Then and now

In a recent email, Martin Alaimo asks:

There's a very interesting discussion on the latin america agile community going on. It's about the meaning of the Agile Manifesto Principle: "The best architectures, requirements, and designs emerge from self-organizing teams."

What is currently under discussion is the meaning of "emerge", basically, what does it mean that the "architecture emerge".

So, I would like to reach up to you to share your impressions as a Manifesto signer. Here are two questions, but feel free to add whatever you feel is needed:

1) Back in 2001, at the time of signing the manifesto: what was the sense in which the word "emerge" was used in regards to the architectures?

2) After 13 years, is there anything you'd change/adapt/add in regards to "architecture" in the agile world?

I can't speak about what everyone was thinking. I'm not sure what I was thinking. Here's what I, and we, may have had in mind. Or maybe what I have in mind now.

Historically, the heavier approaches to software development have included a separation of architecture and design from "mere coding". We felt that was far from ideal. Programming is the process of expressing design in some language. Just as our thoughts shape our words, our words shape our thoughts. The end of the sentence is conditioned not just by what we thought we wanted to say, but by how we begin to say it. And sometimes we go back and rewrite the beginning, because of what we find at the end.

The paragraph above is an example, because I didn't go back to revise it. It's an example of something that needs refactoring. It starts out being about software and turns into something about language and thought influencing each other. This part of the article might be better designed with the language bit first and then a segue into the software analogy. But I'm not going to do that, to show how a text can call out, or at least whisper, to be changed. That's part of what we were concerned about.

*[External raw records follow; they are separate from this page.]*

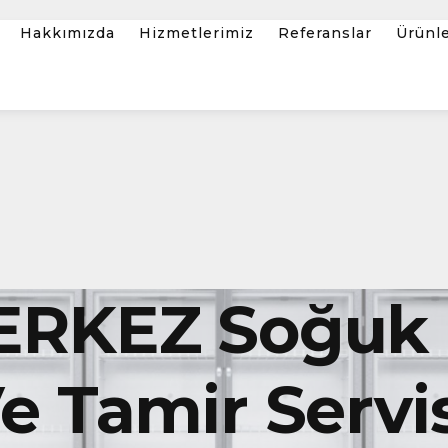
Hakkımızda
Hizmetlerimiz
Referanslar
Ürünl
ERKEZ Soğuk
 Tamir Servis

However, where I thought I was really headed with that paragraph was to the people. In software, it's the people. Maybe I'll get there ... but not yet.

We perceived, back at Snowbird, that the code needed to influence the design. It wasn't a one-way street. No matter how much design we did on its own, as soon as we began to express it in code, the design needed to change. We expressed it as the code telling us what the design wanted to be. Very anthropomorphic. Very metaphorical. We knew that. Almost none of us really heard the code talking to us. (That one guy: You know who you are.)

These design discoveries continue to come, throughout the life of the project, if you stay open to them. To stay open to them, you have to keep the code alive: thus refactoring. However, to stay open to them, you also need strong designers in the room, listening, when the code speaks.

And voila! There are the people. I was sure they'd turn up. The people need to be self-organizing. And they need to have the ability, not just the right, to improve the design. They improve the design over time. It changes. It emerges.

If the program is to stay alive, design must change, it must emerge. If this is to happen, the team must do it. If the team is to do it, they must be organized to do it. The best way to organize is in response to the moment. To respond in the moment, you need to be in the moment.

A self-organizing team is the best way to keep the team in the moment, the best way to respond to the moment, the best way to improve the design in the moment it needs it.

The best results emerge from self-organizing teams.